The same approach is being applied internally. Staff use a conversational assistant on handheld devices, designed to reduce time spent on administrative work and keep employees on the shop floor. “What we want to do is increase the time our team spends on the shop floor serving customers and helping customers, rather than having to spend time doing administrative tasks in the back office,” says Pradhan.

Abdula called Bunnings’ data journey “a blueprint…for how firms should move data scientists from archaic managing clusters and infrastructure to actually innovating the data.”

The need to remember

Getting data in order is only part of the problem. An agent without persistent memory is functionally one that forgets every conversation when it ends. For a customer interaction, that means asking the same qualifying questions each time. For a complex internal workflow, it means losing the thread of a multi-step task when a session closes. This is not a model limitation. It is an infrastructure design choice, and it has a business cost most enterprises have not yet calculated.

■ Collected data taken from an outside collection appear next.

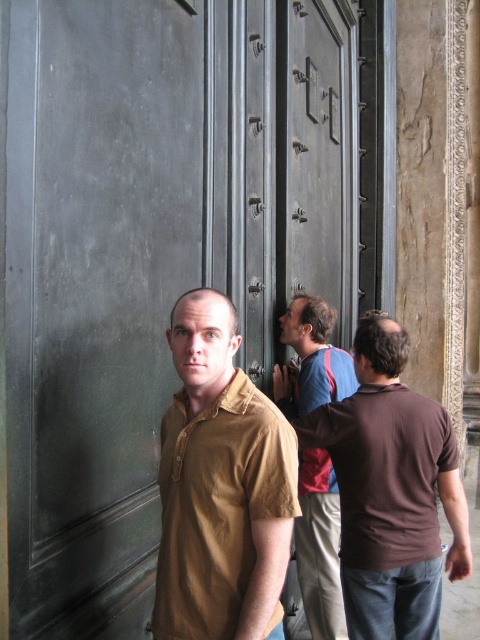 Does point (263, 554) lie behind point (348, 360)?

No, (263, 554) is closer to viewer.

At what (x,y) coordinates should I click in order to perform the action: click on brown cotton shirt at center. Please return your answer as a coordinate pair (x, y). Looking at the image, I should click on (x=220, y=486).

Locate an element on the screen. This screenshot has height=640, width=480. brown cotton shirt at center is located at coordinates (220, 486).

Can you confirm if brown cotton shirt at center is positioned below brown cotton shirt at right?

Actually, brown cotton shirt at center is above brown cotton shirt at right.

Who is lower down, brown cotton shirt at center or brown cotton shirt at right?

brown cotton shirt at right is lower down.

The image size is (480, 640). Describe the element at coordinates (220, 486) in the screenshot. I see `brown cotton shirt at center` at that location.

At what (x,y) coordinates should I click in order to perform the action: click on brown cotton shirt at center. Please return your answer as a coordinate pair (x, y). The image size is (480, 640). Looking at the image, I should click on click(220, 486).

Does point (354, 452) come farther from viewer compared to point (292, 396)?

No, it is in front of (292, 396).

Can you confirm if brown cotton shirt at right is wider than blue striped shirt at center?

Indeed, brown cotton shirt at right has a greater width compared to blue striped shirt at center.

Between point (362, 408) and point (337, 579), which one is positioned in front?

Point (362, 408) is in front.

Locate an element on the screen. Image resolution: width=480 pixels, height=640 pixels. brown cotton shirt at right is located at coordinates (391, 490). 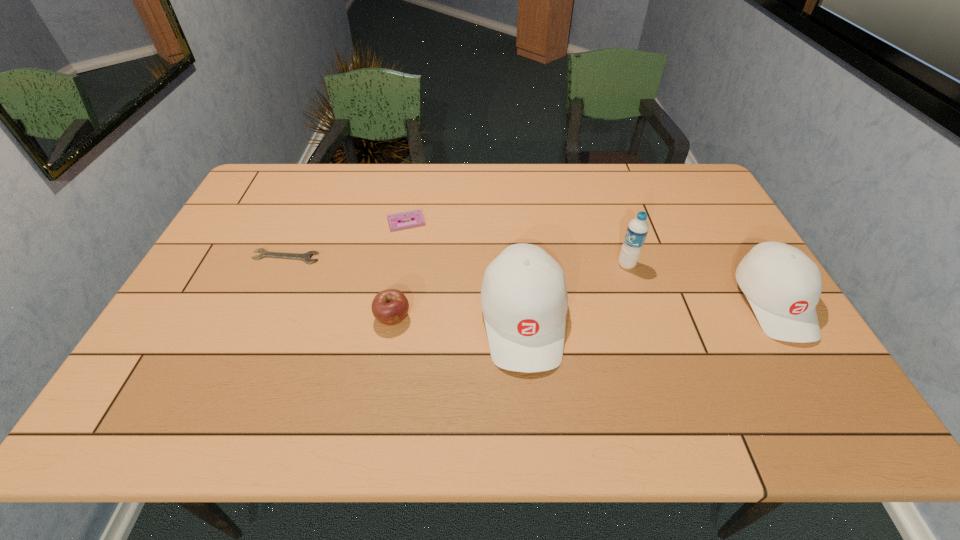 This screenshot has width=960, height=540. What are the coordinates of `vacant region located 0.100m on the front-facing side of the right baseball cap` in the screenshot? It's located at (822, 383).

Find the location of `free space located on the left of the videotape`. free space located on the left of the videotape is located at coordinates (332, 222).

I want to click on vacant space located on the label of the water bottle, so click(x=564, y=265).

At what (x,y) coordinates should I click in order to perform the action: click on blank space located on the label of the water bottle. Please return your answer as a coordinate pair (x, y). This screenshot has width=960, height=540. Looking at the image, I should click on (508, 265).

Where is `free spot located 0.240m on the label of the water bottle`? The height and width of the screenshot is (540, 960). free spot located 0.240m on the label of the water bottle is located at coordinates (533, 265).

This screenshot has width=960, height=540. I want to click on free region located 0.170m on the right of the leftmost object, so click(378, 257).

Find the location of `vacant space situated on the side of the apple with the unique marking`. vacant space situated on the side of the apple with the unique marking is located at coordinates (388, 349).

Identify the location of object at the near edge. (524, 300).

Image resolution: width=960 pixels, height=540 pixels. What are the coordinates of `object situated at the left edge` in the screenshot? It's located at (306, 257).

At what (x,y) coordinates should I click in order to perform the action: click on object at the right edge. Please return your answer as a coordinate pair (x, y). The width and height of the screenshot is (960, 540). Looking at the image, I should click on tap(783, 285). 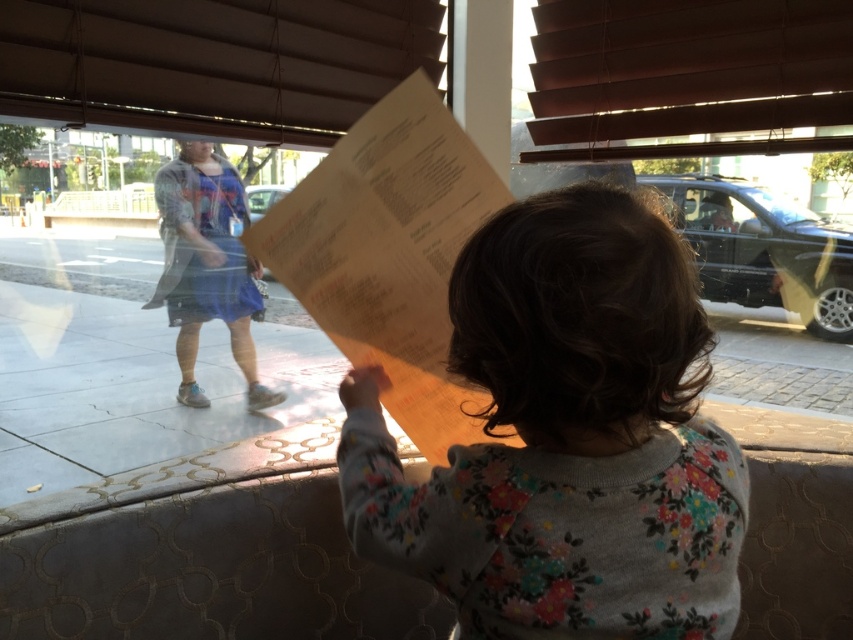 Does fluffy gray sweater at center appear under blue fabric dress at center?

Yes.

Locate an element on the screen. The image size is (853, 640). fluffy gray sweater at center is located at coordinates (566, 438). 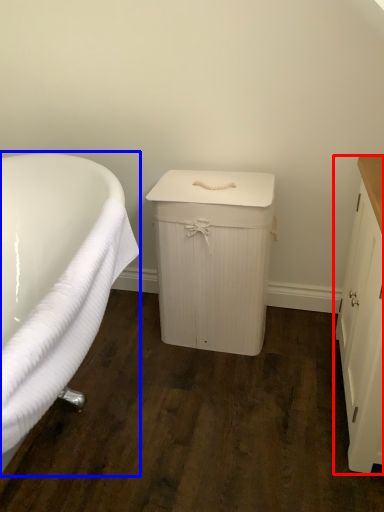 Question: Which point is closer to the camera, cabinetry (highlighted by a red box) or bathtub (highlighted by a blue box)?

Choices:
 (A) cabinetry
 (B) bathtub

Answer: (B) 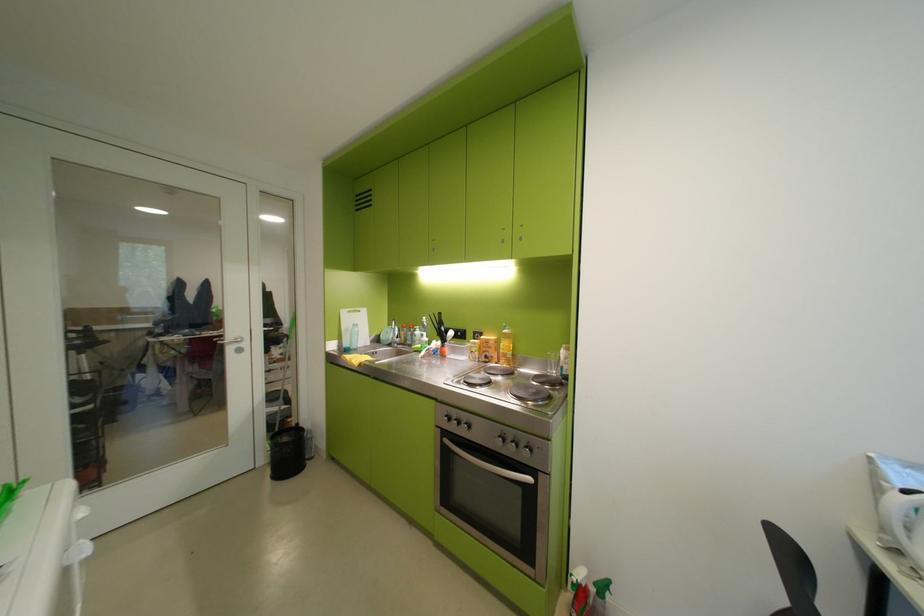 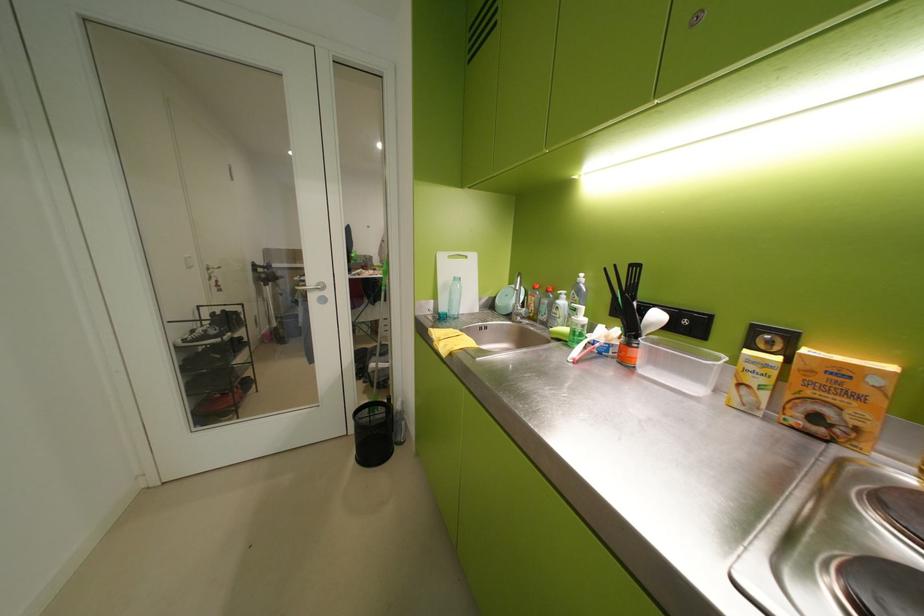 Where in the second image is the point corresponding to (x=357, y=345) from the first image?

(453, 310) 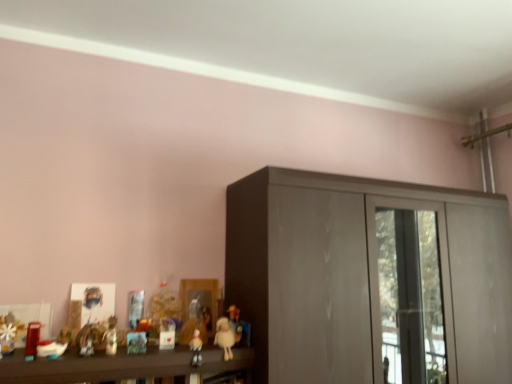 Question: Is glossy wood cupboard at center shorter than fluffy white teddy bear at lower center, marked as the 2th toy in a right-to-left arrangement?

Choices:
 (A) no
 (B) yes

Answer: (A)

Question: Is glossy wood cupboard at center next to fluffy white teddy bear at lower center, marked as the 2th toy in a right-to-left arrangement, and touching it?

Choices:
 (A) yes
 (B) no

Answer: (B)

Question: From a real-world perspective, is glossy wood cupboard at center under fluffy white teddy bear at lower center, marked as the 2th toy in a right-to-left arrangement?

Choices:
 (A) yes
 (B) no

Answer: (B)

Question: Is fluffy white teddy bear at lower center, marked as the 2th toy in a right-to-left arrangement, completely or partially inside glossy wood cupboard at center?

Choices:
 (A) no
 (B) yes

Answer: (A)

Question: Can you confirm if glossy wood cupboard at center is wider than fluffy white teddy bear at lower center, marked as the 2th toy in a right-to-left arrangement?

Choices:
 (A) no
 (B) yes

Answer: (B)

Question: From the image's perspective, is glossy wood cupboard at center located beneath fluffy white teddy bear at lower center, which is the 6th toy in left-to-right order?

Choices:
 (A) yes
 (B) no

Answer: (B)

Question: Can you confirm if white matte figurine at center, acting as the fourth toy starting from the right, is wider than matte plastic doll at center, which is the 3th toy from right to left?

Choices:
 (A) yes
 (B) no

Answer: (B)

Question: Is matte plastic doll at center, positioned as the fifth toy in left-to-right order, surrounded by white matte figurine at center, positioned as the fourth toy in left-to-right order?

Choices:
 (A) yes
 (B) no

Answer: (B)

Question: From a real-world perspective, is white matte figurine at center, positioned as the fourth toy in left-to-right order, under matte plastic doll at center, which is the 3th toy from right to left?

Choices:
 (A) yes
 (B) no

Answer: (B)

Question: Does white matte figurine at center, positioned as the fourth toy in left-to-right order, have a lesser width compared to matte plastic doll at center, which is the 3th toy from right to left?

Choices:
 (A) yes
 (B) no

Answer: (A)

Question: Is white matte figurine at center, acting as the fourth toy starting from the right, far away from matte plastic doll at center, which is the 3th toy from right to left?

Choices:
 (A) no
 (B) yes

Answer: (A)

Question: Does white matte figurine at center, acting as the fourth toy starting from the right, have a greater height compared to matte plastic doll at center, which is the 3th toy from right to left?

Choices:
 (A) yes
 (B) no

Answer: (B)

Question: From a real-world perspective, is fluffy white teddy bear at lower center, which is the 6th toy in left-to-right order, positioned under matte yellow plush at center, marked as the first toy in a right-to-left arrangement, based on gravity?

Choices:
 (A) yes
 (B) no

Answer: (A) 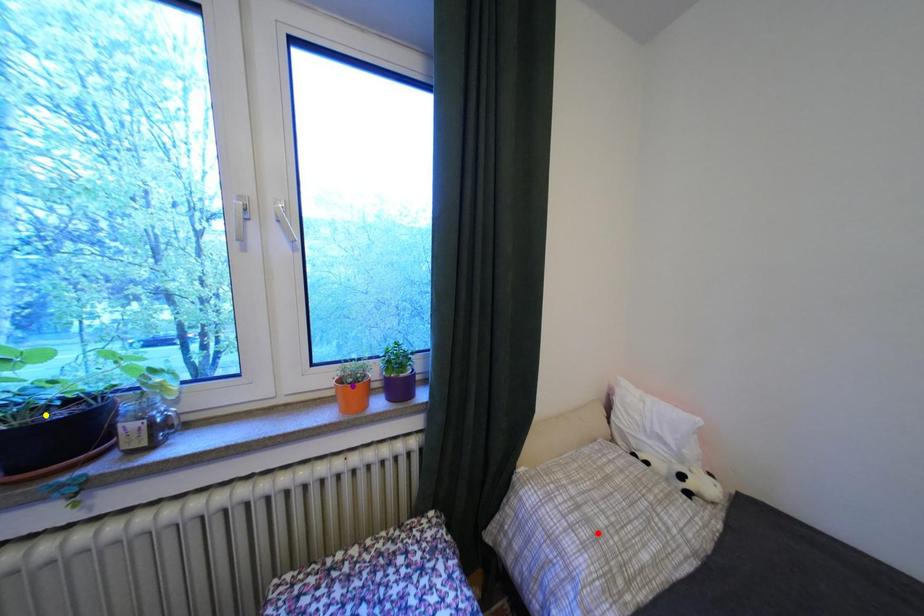 Order these from farthest to nearest:
yellow point | purple point | red point

purple point
red point
yellow point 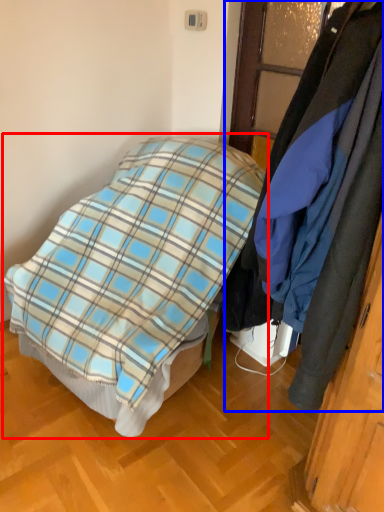 Question: Among these objects, which one is farthest to the camera, bed (highlighted by a red box) or cloak (highlighted by a blue box)?

Choices:
 (A) bed
 (B) cloak

Answer: (A)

Google’s answer is a new generation of chips designed specifically around this constraint, split for the first time into separate hardware for training AI models and for running them in production (also known as inference). Known as TPU 8t, the training chip is built for raw processing power at massive scale. Its counterpart, TPU 8i, is optimised for inference (including the continuous running of AI agents in production) and is designed to hold large amounts of information close at hand, so the agent does not have to start from scratch each time it is asked to act.

“As people build AI agents, they’re holding more things in memory. For inference, you need something called cache to hold things for long operations, which calls for a different design than you need for training,” says Thomas Kurian, Google Cloud’s CEO. Putting it simply, an AI agent that has to repeatedly fetch information from external storage is slower and more expensive to run than one that keeps it close at hand.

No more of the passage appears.